It's an early morning where I cannot seem to fall asleep, so instead, I am listening to the sweet voice of David Archuleta and feeling unbelievably at ease. It makes me wish that it could always be this way, where it has not yet reached daylight, but is no longer night, and everything is still asleep while a peaceful silence fills the air. Although, in my case, it is a cover of Angel by Sarah McLachlan that is playing in the background. It reminds me of The Titanic for some reason, I guess because it's such a slow song with a somber tune. And when I think of The Titanic movie, I always tend to wonder what would have happened had Jack lived.

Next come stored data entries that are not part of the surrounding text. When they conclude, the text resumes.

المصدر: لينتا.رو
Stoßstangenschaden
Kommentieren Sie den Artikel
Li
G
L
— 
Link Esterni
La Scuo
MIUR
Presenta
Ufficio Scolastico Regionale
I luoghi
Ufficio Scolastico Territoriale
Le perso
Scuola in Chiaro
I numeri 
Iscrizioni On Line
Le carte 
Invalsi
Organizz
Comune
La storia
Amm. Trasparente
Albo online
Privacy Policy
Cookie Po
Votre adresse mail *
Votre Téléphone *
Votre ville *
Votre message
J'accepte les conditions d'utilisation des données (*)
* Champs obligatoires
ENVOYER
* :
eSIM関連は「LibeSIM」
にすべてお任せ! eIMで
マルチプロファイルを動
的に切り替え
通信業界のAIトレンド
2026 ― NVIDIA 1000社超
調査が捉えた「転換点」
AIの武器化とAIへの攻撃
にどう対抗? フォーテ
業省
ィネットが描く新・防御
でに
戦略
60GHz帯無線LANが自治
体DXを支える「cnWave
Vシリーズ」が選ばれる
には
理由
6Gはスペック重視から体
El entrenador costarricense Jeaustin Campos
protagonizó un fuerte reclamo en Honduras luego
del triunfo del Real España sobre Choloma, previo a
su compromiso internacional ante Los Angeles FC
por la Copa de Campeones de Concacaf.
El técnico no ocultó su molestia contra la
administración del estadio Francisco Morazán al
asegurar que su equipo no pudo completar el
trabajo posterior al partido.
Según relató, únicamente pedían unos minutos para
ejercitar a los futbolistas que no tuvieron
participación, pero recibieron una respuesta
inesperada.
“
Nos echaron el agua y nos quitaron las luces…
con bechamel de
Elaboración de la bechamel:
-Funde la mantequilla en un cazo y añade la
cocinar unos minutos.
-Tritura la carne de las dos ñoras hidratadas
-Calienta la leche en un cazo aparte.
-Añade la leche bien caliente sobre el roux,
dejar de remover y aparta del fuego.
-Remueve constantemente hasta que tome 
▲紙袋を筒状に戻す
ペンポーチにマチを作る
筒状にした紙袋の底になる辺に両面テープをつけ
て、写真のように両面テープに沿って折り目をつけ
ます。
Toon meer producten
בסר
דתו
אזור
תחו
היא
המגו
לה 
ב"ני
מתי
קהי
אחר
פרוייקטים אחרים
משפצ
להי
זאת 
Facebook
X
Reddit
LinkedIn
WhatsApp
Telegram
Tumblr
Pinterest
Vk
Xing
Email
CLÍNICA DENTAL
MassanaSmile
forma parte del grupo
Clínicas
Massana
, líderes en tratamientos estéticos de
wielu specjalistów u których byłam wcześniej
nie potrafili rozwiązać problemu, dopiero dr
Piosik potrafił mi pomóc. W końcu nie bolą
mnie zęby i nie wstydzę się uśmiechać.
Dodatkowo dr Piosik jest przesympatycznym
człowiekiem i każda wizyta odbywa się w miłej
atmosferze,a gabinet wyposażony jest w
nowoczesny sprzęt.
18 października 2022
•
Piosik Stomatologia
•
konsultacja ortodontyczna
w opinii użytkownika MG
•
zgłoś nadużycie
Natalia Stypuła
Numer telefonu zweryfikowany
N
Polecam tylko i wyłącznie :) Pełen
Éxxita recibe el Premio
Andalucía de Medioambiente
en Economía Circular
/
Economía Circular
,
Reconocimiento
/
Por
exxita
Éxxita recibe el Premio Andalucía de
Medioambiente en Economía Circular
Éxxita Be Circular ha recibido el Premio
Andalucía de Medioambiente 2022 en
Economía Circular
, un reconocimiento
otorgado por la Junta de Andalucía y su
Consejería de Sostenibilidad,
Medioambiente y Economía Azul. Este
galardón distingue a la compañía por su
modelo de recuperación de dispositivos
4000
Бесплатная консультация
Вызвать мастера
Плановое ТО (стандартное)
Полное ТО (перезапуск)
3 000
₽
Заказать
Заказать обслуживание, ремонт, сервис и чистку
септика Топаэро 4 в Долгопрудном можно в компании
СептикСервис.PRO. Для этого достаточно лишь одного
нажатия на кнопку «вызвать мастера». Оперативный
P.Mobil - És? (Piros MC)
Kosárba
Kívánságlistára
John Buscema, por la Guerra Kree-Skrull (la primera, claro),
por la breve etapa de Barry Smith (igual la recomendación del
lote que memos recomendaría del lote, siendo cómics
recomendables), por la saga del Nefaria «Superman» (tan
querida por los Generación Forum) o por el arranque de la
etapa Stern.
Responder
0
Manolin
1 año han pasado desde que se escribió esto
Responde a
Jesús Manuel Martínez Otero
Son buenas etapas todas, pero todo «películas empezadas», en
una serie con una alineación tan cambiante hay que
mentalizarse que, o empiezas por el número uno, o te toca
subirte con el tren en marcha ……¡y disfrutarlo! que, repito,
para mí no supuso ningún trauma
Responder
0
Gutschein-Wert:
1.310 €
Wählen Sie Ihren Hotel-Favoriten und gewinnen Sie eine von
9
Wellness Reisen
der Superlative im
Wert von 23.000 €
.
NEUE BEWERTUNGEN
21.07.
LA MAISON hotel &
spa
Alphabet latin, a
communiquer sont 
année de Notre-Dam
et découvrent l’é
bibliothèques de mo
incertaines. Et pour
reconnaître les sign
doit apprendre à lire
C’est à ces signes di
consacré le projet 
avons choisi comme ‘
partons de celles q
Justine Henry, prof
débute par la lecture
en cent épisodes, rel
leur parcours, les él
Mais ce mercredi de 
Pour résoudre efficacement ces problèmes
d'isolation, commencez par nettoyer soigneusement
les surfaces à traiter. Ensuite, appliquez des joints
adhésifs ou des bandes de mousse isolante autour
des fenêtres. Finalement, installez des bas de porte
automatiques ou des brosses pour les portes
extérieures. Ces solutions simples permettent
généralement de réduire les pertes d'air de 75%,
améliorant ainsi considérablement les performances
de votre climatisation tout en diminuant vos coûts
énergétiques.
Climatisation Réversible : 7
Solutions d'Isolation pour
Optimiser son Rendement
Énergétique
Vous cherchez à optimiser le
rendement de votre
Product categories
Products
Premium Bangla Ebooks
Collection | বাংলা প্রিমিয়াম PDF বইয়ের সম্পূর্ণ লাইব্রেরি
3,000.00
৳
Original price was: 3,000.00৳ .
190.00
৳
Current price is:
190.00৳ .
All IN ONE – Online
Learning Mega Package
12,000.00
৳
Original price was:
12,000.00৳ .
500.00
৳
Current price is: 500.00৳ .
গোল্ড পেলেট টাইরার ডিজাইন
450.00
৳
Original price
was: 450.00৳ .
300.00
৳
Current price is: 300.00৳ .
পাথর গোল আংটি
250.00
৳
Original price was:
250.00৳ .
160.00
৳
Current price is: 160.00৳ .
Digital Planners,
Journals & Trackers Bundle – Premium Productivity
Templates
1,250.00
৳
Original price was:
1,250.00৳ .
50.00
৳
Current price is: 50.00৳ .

Has anyone ever given any thought as to how their relationship would have turned out? Sure, the adventure on the ship must have felt like a fairytale. But keep in mind that they were heading for New York; a state that, in my mind, would have been muggy and dirty and probably nothing they would have expected at all. I can imagine that they would have gotten shacked up in a small, run down apartment with Jack trying to make money off of his artwork while Rose did who knows what for a living. I'm probably putting them in the worst case scenario, where they're struggling to survive, but hey, it probably would have happened anyway. And honestly, I think it was probably better that Jack died in the movie. I'd rather keep the adventure a fairytale rather than have the fairytale/forbidden love story turn into a dull life in New York trying to make ends meet. I kinda wanna watch Titanic now.
Anyway, sometimes I wonder if fairytale stories do happen in real life. I've never really hoped for one to happen to me because, well, I live in Missouri. What kind of fairy tale happens in Missouri? A ghetto one, that's what kind. Haha. I tend to wonder if I'd have a better chance of experiencing all of life's wanted expectations if I were to move out of the states and move somewhere with rolling green hills and fresh air blowing my soft, brown hair around. Somewhere where worries are nonexistent and life hands you flowers instead of lemons. But honestly, if life were that perfect, it wouldn't be life. There always has to be ups and downs in order to be a healthy human being.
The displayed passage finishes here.